(Saved entries)
+===+

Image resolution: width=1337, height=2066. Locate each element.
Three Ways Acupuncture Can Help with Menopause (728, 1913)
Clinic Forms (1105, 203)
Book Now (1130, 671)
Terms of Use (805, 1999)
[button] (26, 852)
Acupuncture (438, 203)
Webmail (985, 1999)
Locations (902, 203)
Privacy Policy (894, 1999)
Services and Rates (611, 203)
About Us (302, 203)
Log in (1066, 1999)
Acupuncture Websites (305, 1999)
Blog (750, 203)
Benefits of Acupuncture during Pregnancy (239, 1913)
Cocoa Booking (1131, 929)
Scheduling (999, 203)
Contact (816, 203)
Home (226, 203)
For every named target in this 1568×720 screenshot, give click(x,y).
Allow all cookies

+===+

Your task is to return each line of the data above that contains the string "Acupuncture".

Three Ways Acupuncture Can Help with Menopause (728, 1913)
Acupuncture (438, 203)
Acupuncture Websites (305, 1999)
Benefits of Acupuncture during Pregnancy (239, 1913)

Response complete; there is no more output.